“Some of the emails I send are bounced back to me with a ‘SMTP diagnostic: 550 5.7.1 Sender ID (PRA) Not Permitted’ error message. What does it mean and what can I do about it?”
Sender ID tries to improve on a principal deficiency in Sender Policy Framework (SPF): that SPF does not verify the header addresses that indicates the sending party. Such header addresses are typically displayed to the user and are used to reply to emails. Indeed such header addresses can be different from the address that SPF tries to verify; that is, SPF verifies only the ‘MAIL FROM’ address, also called the envelope sender.
However there are many similar email header fields that all contain sending party information; therefore Sender ID defines in RFC 4407 a Purported Responsible Address (PRA) as well as a set of heuristic rules to establish this address from the many typical headers in an email.
What has this to do with my problem
In essence, in addition to verifying the ‘MAIL FROM’ address, a mail server running Sender ID may also check whether the IP address from which we deliver your email matches the SPF records for the header address.
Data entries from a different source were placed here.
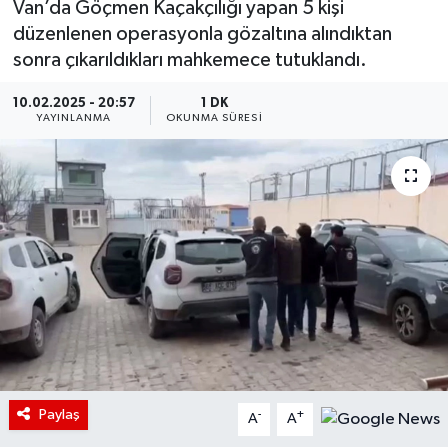
Van’da Göçmen Kaçakçılığı yapan 5 kişi
düzenlenen operasyonla gözaltına alındıktan
sonra çıkarıldıkları mahkemece tutuklandı.
10.02.2025 - 20:57
1 DK
YAYINLANMA
OKUNMA SÜRESI
Paylaş
-
+
A
A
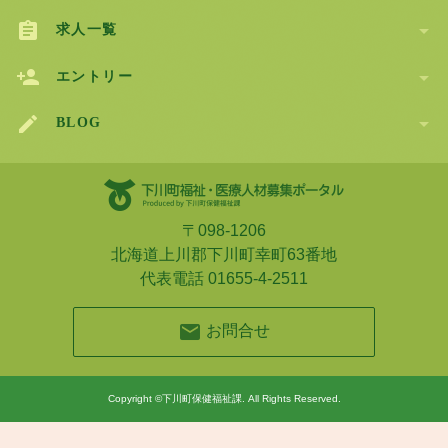


求人一覧


エントリー


BLOG
〒098-1206
北海道上川郡下川町幸町63番地
代表電話 01655-4-2511

お問合せ
Copyright ©下川町保健福祉課. All Rights Reserved.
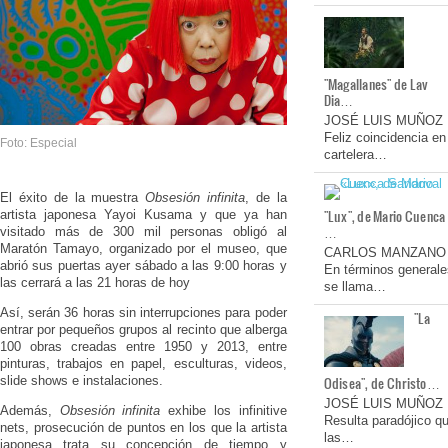
"Magallanes" de Lav
Dia…
JOSÉ LUIS MUÑOZ
Feliz coincidencia en
Foto: Especial
cartelera…
El éxito de la muestra
Obsesión infinita
, de la
"Lux", de Mario Cuenca
artista japonesa Yayoi Kusama y que ya han
…
visitado más de 300 mil personas obligó al
Maratón Tamayo, organizado por el museo, que
CARLOS MANZANO
abrió sus puertas ayer sábado a las 9:00 horas y
En términos generale
las cerrará a las 21 horas de hoy
se llama…
Así, serán 36 horas sin interrupciones para poder
"La
entrar por pequeños grupos al recinto que alberga
100 obras creadas entre 1950 y 2013, entre
pinturas, trabajos en papel, esculturas, videos,
slide shows e instalaciones.
Odisea", de Christo…
JOSÉ LUIS MUÑOZ
Además,
Obsesión infinita
exhibe los infinitive
Resulta paradójico q
nets, prosecución de puntos en los que la artista
las…
japonesa trata su concepción de tiempo y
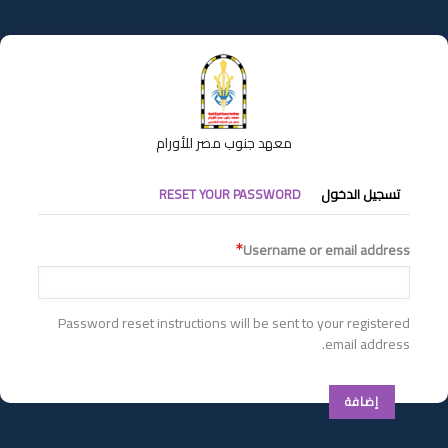
تجاوز
إلى
المحتوى
الرئيسي
معهد جنوب مصر للأورام
التبويبات
تسجيل الدخول
RESET YOUR PASSWORD
الأساسية
Username or email address
Password reset instructions will be sent to your registered
email address.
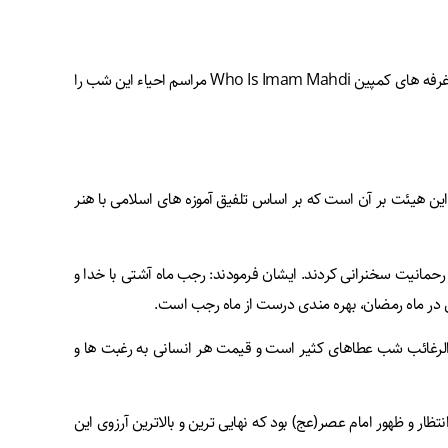
به گزارش خبرنامه منتظر، مؤسسه منتظران منجی(علیه السلام) پنجشنبه چهارم دی ماه ۱۴۰۴ مصادف با اولین شب جمعه ماه رجب و شب لیله الرغائب، با برپایی غرفه های کمپین Who Is Imam Mahdi مراسم احیاء این شب را
این هیئت بر آن است که بر اساس تلفیق آموزه های اسلامی با هنر
حمانیت سخنرانی کردند. ایشان فرمودند: رجب ماه آشتی با خدا و
 در ماه رمضان، بهره مندی درست از ماه رجب است.
ه الرغائب شب عطاهای کثیر است و قیمت هر انسانی به رغبت ها و
ر و ظهور امام عصر(عج) بود که نهایی ترین و بالاترین آرزوی این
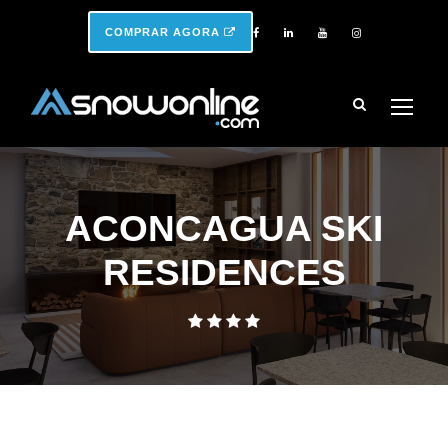
COMPRAR AGORA
ACONCAGUA SKI
RESIDENCES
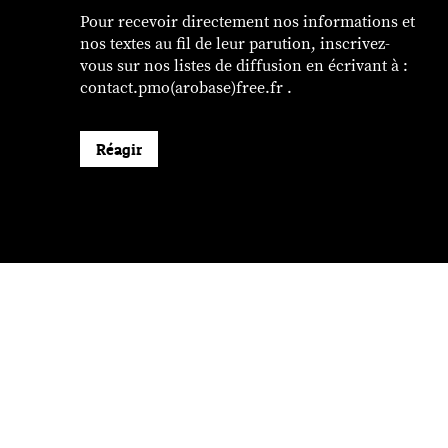
Pour recevoir directement nos informations et
nos textes au fil de leur parution, inscrivez-
vous sur nos listes de diffusion en écrivant à :
contact.pmo(arobase)free.fr .
Réagir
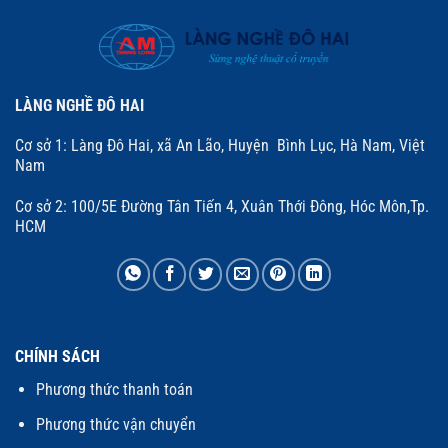
LÀNG NGHỀ ĐÔ HAI
Cơ sở 1: Làng Đô Hai, xã An Lão, Huyện Bình Lục, Hà Nam, Việt
Nam
Cơ sở 2: 100/5E Đường Tân Tiến 4, Xuân Thới Đông, Hóc Môn,Tp.
HCM
CHÍNH SÁCH
Phương thức thanh toán
Phương thức vận chuyển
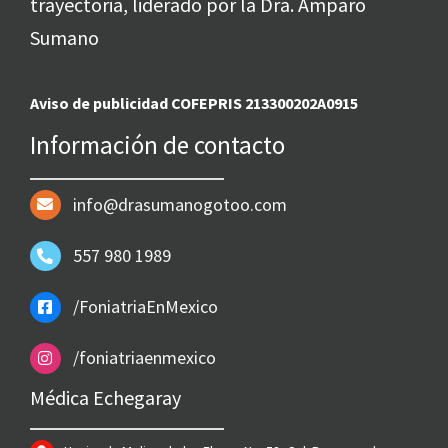
trayectoria, liderado por la Dra. Amparo
Sumano
Aviso de publicidad COFEPRIS 213300202A0915
Información de contacto
info@drasumanogotoo.com
557 980 1989
/FoniatriaEnMexico
/foniatriaenmexico
Médica Echegaray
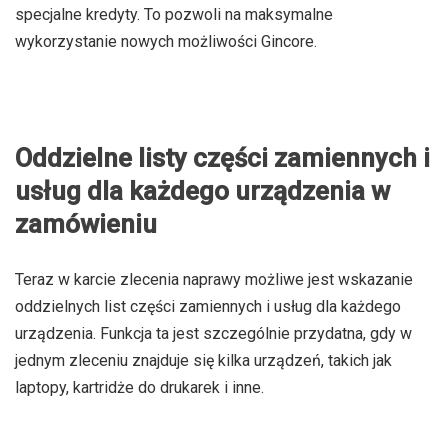
specjalne kredyty. To pozwoli na maksymalne
wykorzystanie nowych możliwości Gincore.
Oddzielne listy części zamiennych i
usług dla każdego urządzenia w
zamówieniu
Teraz w karcie zlecenia naprawy możliwe jest wskazanie
oddzielnych list części zamiennych i usług dla każdego
urządzenia. Funkcja ta jest szczególnie przydatna, gdy w
jednym zleceniu znajduje się kilka urządzeń, takich jak
laptopy, kartridże do drukarek i inne.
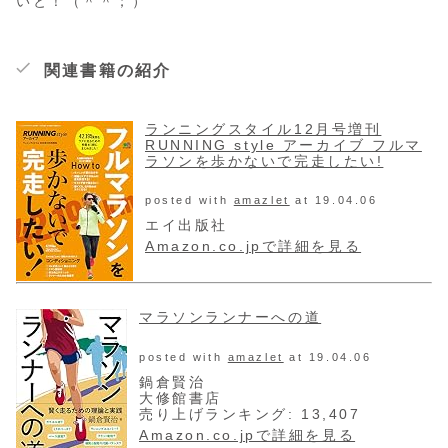
いと！（＾＾；）
関連書籍の紹介
ランニングスタイル12月号増刊
RUNNING style アーカイブ フルマ
ラソンを歩かないで完走したい!
posted with
amazlet
at 19.04.06
エイ出版社
Amazon.co.jpで詳細を見る
マラソンランナーへの道
posted with
amazlet
at 19.04.06
鍋倉賢治
大修館書店
売り上げランキング: 13,407
Amazon.co.jpで詳細を見る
In case your domain has a Hardfail SPF record defined without listing our IP addresses, your email will be rejected as illegitimate.
What can I do to solve this problem
There are several things you can do:
- List our IP range in your SPF record. By doing so, your SPF record will still protect others from spoofed emails pretending to be yours, whilst allowing us to be a legitimate source for the emails you send. Contact Support for instructions.
- Switch your SPF record from Hardfail to Softfail. By doing so, an email coming from our IPs may still look suspicious to others, but it will be up to the recipient’s mail server to decide whether to accept it as legitimate or not.
- Ask us to take action. This Sender ID drawback does not only affect us, but also any forwarder and mailing list sending emails on behalf of others. Being aware of this, Sender ID had to provide some way to identify as legitimate any email being legitimately forwarded by others. And there is: Sender ID proposes that we add a line to the email header, informing the recipient’s mail server that we are resending an email we’ve received from you. This solution will certainly do the trick however, it is not clear within the Internet community whether it conflicts with the Simple Mail Transfer Protocol standard. For this reason, we will only apply this solution upon demand and only when no other alternatives can be applied.